Talking CALVARY With Writer-Director John Michael McDonagh

Founder and Editor; Toronto, Canada (@AnarchistTodd)
Talking CALVARY With Writer-Director John Michael McDonagh
It was back in January that I had the chance to attend the world premiere of John Michael McDonagh's thoroughly remarkable Calvary at the Sundance Film Festival and came away feeling that I had just shared in something special, a film that is not just one of the best of the year but stands a very legitimate chance of becoming a lasting touchpoint years down the road. Seven months on from the premiere that feeling holds just as strong as it did then.

And with Calvary now hitting US screens I am able to revisit the conversation I had with McDonagh the next day, one which touches on the actual film, of course, while also roaming into his thoughts on the creative process in general and the current state of Irish film. Read on.

TB: Let's start with the origins of the story. Obviously Ireland is a very Catholic country but this character seems so specific and so suited to Brendan. Is this something that came out of The Guard? Was this tailored to him?

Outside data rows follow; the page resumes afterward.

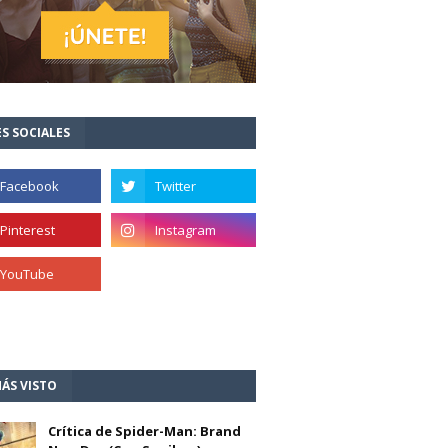
S SOCIALES
ÁS VISTO
Crítica de Spider-Man: Brand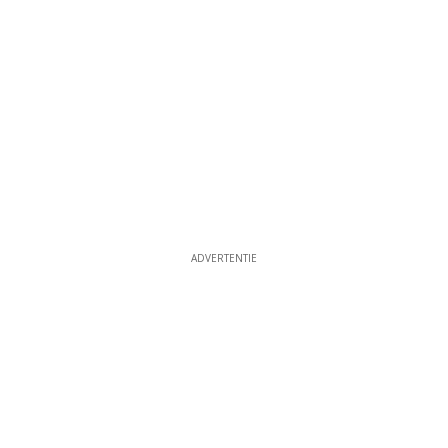
ADVERTENTIE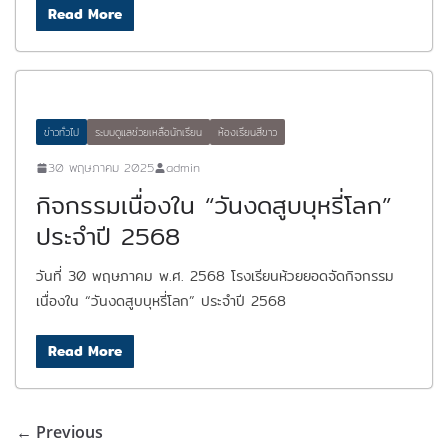
Read More
ข่าวทั่วไป
ระบบดูแลช่วยเหลือนักเรียน
ห้องเรียนสีขาว
30 พฤษภาคม 2025
admin
กิจกรรมเนื่องใน “วันงดสูบบุหรี่โลก”
ประจำปี 2568
วันที่ 30 พฤษภาคม พ.ศ. 2568 โรงเรียนห้วยยอดจัดกิจกรรม
เนื่องใน “วันงดสูบบุหรี่โลก” ประจำปี 2568
Read More
← Previous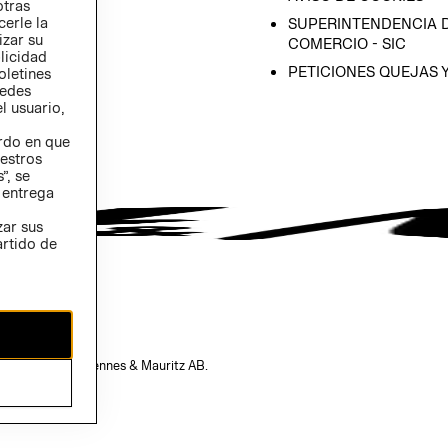
otras
 (INGLÉS)
cerle la
SUPERINTENDENCIA D
izar su
COMERCIO - SIC
blicidad
PETICIONES QUEJAS 
oletines
redes
l usuario,
erdo en que
estros
”, se
 entrega
zar sus
artido de
opiedad de H&M Hennes & Mauritz AB.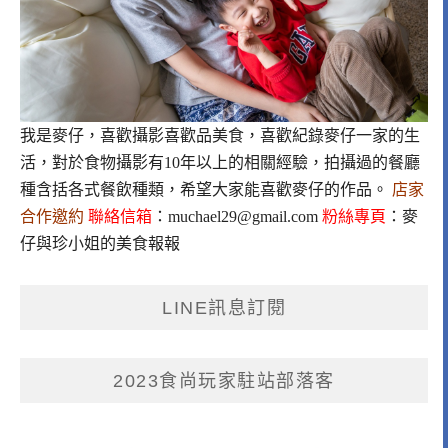
我是麥仔，喜歡攝影喜歡品美食，喜歡紀錄麥仔一家的生
活，對於食物攝影有10年以上的相關經驗，拍攝過的餐廳
種含括各式餐飲種類，希望大家能喜歡麥仔的作品。
店家
合作邀約
聯絡信箱
：
muchael29@gmail.com
粉絲專頁
：
麥
仔與珍小姐的美食報報
LINE訊息訂閱
2023食尚玩家駐站部落客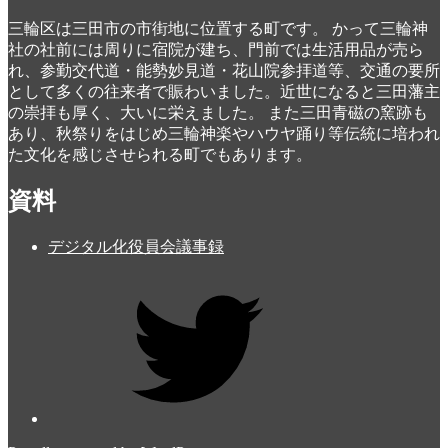
三輪区は三田市の市街地に位置する町です。 かって三輪神
社の社前には周りに宿院が建ち、門前では生活用品が売ら
れ、参勤交代道・能勢妙見道・花山院参拝道等、交通の要所
として多くの往来者で賑わいました。近世になると三田藩主
の崇拝も厚く、大いに栄えました。 また三田青磁の窯跡も
あり、秋祭りをはじめ三輪神楽やハウヤ踊り等伝統に培われ
た文化を感じさせられる町でもあります。
資料
デジタル化役員会議事録
Twitter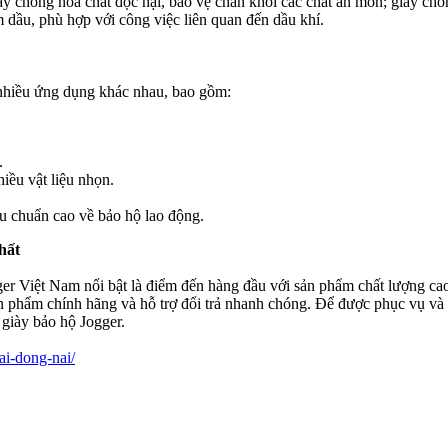
ày chống hóa chất độc hại, bảo vệ chân khỏi các chất ăn mòn; giày chố
m dầu, phù hợp với công việc liên quan đến dầu khí.
i nhiều ứng dụng khác nhau, bao gồm:
.
iều vật liệu nhọn.
u chuẩn cao về bảo hộ lao động.
hất
er Việt Nam nổi bật là điểm đến hàng đầu với sản phẩm chất lượng cao 
n phẩm chính hãng và hỗ trợ đổi trả nhanh chóng. Để được phục vụ và t
giày bảo hộ Jogger.
ai-dong-nai/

JMM: Yeah, it started while we were shooting The Guard. I think we were about two thirds of the way through the shoot, we'd become friends by that point anyway. We had a lock in at the pub and got drunk. I was expecting there to be more films about bad priests and the scandal in the church and here haven't been many that have come out for whatever reason, but I said to him that to be original you should do the exact opposite of what people are expecting you to do you should do a film about a good priest. And he said, "Oh, there was a priest who was a mentor to me when I was young, I'd love to play a good priest." So that's the initial idea.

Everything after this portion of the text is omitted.